O’Reilly’s Dishonest Attempt To Shield Trump From Media Scrutiny Over Vague Veteran Donations
Many Veterans Organizations Report They Didn’t Get Money Until After Washington Post Report Criticized Trump’s Lack Of Disclosure
Written by Brendan Karet
Published
Fox host Bill O'Reilly defended presumptive GOP presidential nominee Donald Trump from criticism about the transparency of his donations to veterans groups after multiple Washington Post reports revealed that Trump had not donated the alleged $6 million to veterans organizations in the months following a fundraising event on January 28th.
Donald Trump announced on May 31 that he had donated $5.6 million raised in a televised benefit for veterans charities. During his announcement Trump attacked the media for pressuring him to disclose his donations:
“I wasn’t looking for the credit, but I had no choice but to do this because the press was saying I didn’t raise any money for them,” Trump said.

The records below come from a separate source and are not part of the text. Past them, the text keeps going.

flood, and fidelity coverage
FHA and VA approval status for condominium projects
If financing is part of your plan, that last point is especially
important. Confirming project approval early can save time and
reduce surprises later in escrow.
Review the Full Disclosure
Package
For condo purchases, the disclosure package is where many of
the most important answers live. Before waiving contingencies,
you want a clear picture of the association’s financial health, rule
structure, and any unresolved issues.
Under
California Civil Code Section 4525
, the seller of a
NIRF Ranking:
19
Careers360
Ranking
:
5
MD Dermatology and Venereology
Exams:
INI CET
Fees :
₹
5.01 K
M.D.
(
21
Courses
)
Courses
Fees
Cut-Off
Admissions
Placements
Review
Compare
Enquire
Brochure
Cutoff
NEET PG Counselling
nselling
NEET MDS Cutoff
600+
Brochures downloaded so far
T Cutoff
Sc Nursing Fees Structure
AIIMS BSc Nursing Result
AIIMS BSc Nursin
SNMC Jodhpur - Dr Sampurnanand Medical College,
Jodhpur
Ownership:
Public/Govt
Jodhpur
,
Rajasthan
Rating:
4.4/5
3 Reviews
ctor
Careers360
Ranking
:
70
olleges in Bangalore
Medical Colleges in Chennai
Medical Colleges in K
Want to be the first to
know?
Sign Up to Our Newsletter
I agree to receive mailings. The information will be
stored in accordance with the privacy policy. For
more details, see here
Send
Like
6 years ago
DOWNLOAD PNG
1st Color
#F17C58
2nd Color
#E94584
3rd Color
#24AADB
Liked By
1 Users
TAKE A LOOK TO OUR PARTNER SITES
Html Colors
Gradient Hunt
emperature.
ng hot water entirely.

The donations Trump announced on Tuesday were related to a Jan. 28 fundraiser for veterans that he held in Des Moines, on a night when Trump skipped a GOP debate due to a feud with its host, Fox News. That night, Trump said he'd raised $6 million. Most of it came from other donors, but Trump said he would give $1 million of his own.

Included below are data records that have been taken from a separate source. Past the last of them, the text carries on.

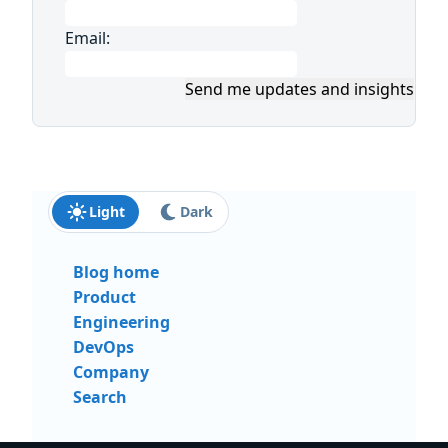
Email:
Send me updates and insights
Light
Dark
Blog home
Product
Engineering
DevOps
Company
Search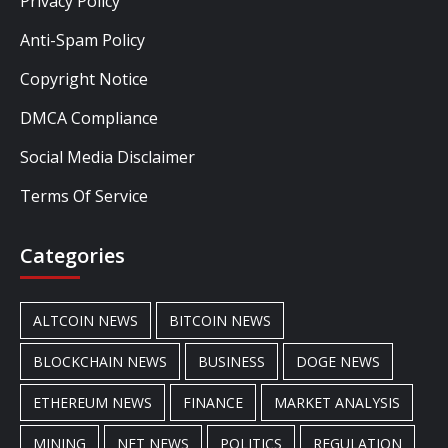
Privacy Policy
Anti-Spam Policy
Copyright Notice
DMCA Compliance
Social Media Disclaimer
Terms Of Service
Categories
ALTCOIN NEWS
BITCOIN NEWS
BLOCKCHAIN NEWS
BUSINESS
DOGE NEWS
ETHEREUM NEWS
FINANCE
MARKET ANALYSIS
MINING
NFT NEWS
POLITICS
REGULATION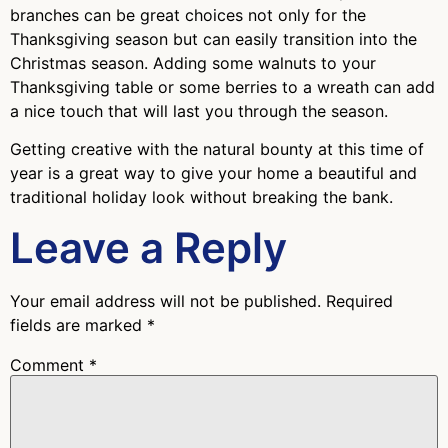
branches can be great choices not only for the
Thanksgiving season but can easily transition into the
Christmas season. Adding some walnuts to your
Thanksgiving table or some berries to a wreath can add
a nice touch that will last you through the season.
Getting creative with the natural bounty at this time of
year is a great way to give your home a beautiful and
traditional holiday look without breaking the bank.
Leave a Reply
Your email address will not be published.
Required
fields are marked
*
Comment
*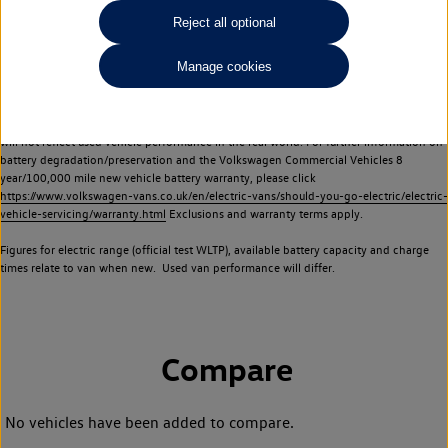
Commercial Vehicles electric vehicles) have a restricted lifespan. Battery capacity will
Reject all optional
reduce over time, with use and charging. Reduction in battery capacity will affect the
performance of the vehicle, including the range achievable, and is one of a number of
Manage cookies
factors that may impact resale value. New vehicle performance figures (including
battery capacity and range) may be provided for the purposes of comparison
between vehicles. You should not rely on new vehicle performance figures (including
battery capacity and range), in relation to used vehicles with older batteries, as they
will not reflect used vehicle performance in the real world. For further information on
battery degradation/preservation and the Volkswagen Commercial Vehicles 8
year/100,000 mile new vehicle battery warranty, please click
https://www.volkswagen-vans.co.uk/en/electric-vans/should-you-go-electric/electric-
vehicle-servicing/warranty.html
Exclusions and warranty terms apply.
Figures for electric range (official test WLTP), available battery capacity and charge
times relate to van when new. Used van performance will differ.
Compare
No vehicles have been added to compare.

Later that evening Bill O’Reilly defended Trump on the May 31 edition of The O’Reilly Factor. During the show, O’Reilly argued that “there was no data” proving Donald Trump “didn't give the money,” and argued that media scrutiny directed at Trump's fundraiser was “basically a supposition, fabricated by anti-Trump people in the press.”

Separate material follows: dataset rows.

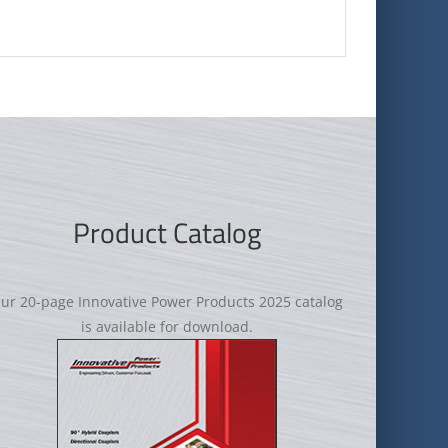
Product Catalog
ur 20-page Innovative Power Products 2025 catalog
is available for download.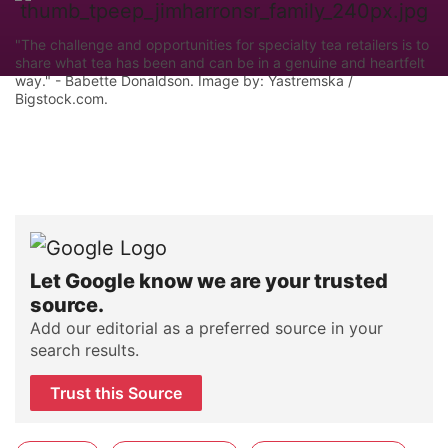
"The challenge and opportunities for specialty tea retailers is to
share what tea has been and can be in a genuine and heartfelt
way." - Babette Donaldson. Image by: Yastremska /
Bigstock.com.
Let Google know we are your trusted
source.
Add our editorial as a preferred source in your
search results.
Trust this Source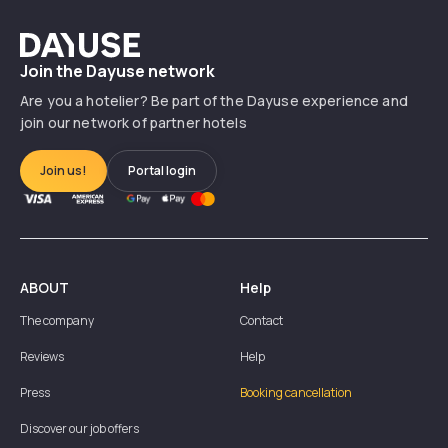
Dayuse
Join the Dayuse network
Are you a hotelier? Be part of the Dayuse experience and
join our network of partner hotels
Join us!
Portal login
ABOUT
Help
The company
Contact
Reviews
Help
Press
Booking cancellation
Discover our job offers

But according to reports,Trump had not donated all of the money he raised for veterans until after his campaign received scrutiny from journalist, and could not provide a total accounting of how much money was raised or which organizations it had been donated to.
On May 21, The Washington Post’s David Farenthold reported that Trump’s campaign manager revealed that Trumps fundraiser “actually netted about $4.5 million, or 75 percent of the total that Trump announced” for veterans groups:
Lewandowski blamed the shortfall on Trump’s own wealthy acquaintances. He said some of them had promised big donations that Trump was counting on when he said he had raised $6 million. But Lewandowski said those donors backed out and gave nothing.
“There were some individuals who he’d spoken to, who were going to write large checks, [who] for whatever reason . . . didn’t do it,” Lewandowski said in a telephone interview. “I can’t tell you who.”
Lewandowski also said he did not know whether a $1 million pledge from Trump himself was counted as part of the $4.5 million total. He said Trump has given that amount, but he declined to identify any recipients.
[...]
Even with the lower total, Trump’s fundraiser brought in millions of dollars for veterans’ charities. The Washington Post’s accounting, based on interviews with charities, has found at least $3.1 million in donations to veterans groups.
The Washington Post also reported that 4 months after his initial pledge, Trump gave his own $1 million donation only after he received scrutiny from the press:
Almost four months after promising $1 million of his own money to veterans’ causes, Donald Trump moved to fulfill that pledge Monday evening — promising the entire sum to a single charity as he came under intense media scrutiny.
Trump, now the presumptive Republican presidential nominee, organized a nationally televised fundraiser for veterans’ causes in Des Moines on Jan. 28. That night, Trump said he had raised $6 million, including the gift from his own pocket.
“Donald Trump gave $1 million,” he said then.
As recently as last week, Trump’s campaign manager had insisted that the mogul had already given that money away. But that was false: Trump had not.
And CBS News reported that much of the money that was donated was dated “May 24, the day The Washington Post published the story questioning whether he had distributed all of the money."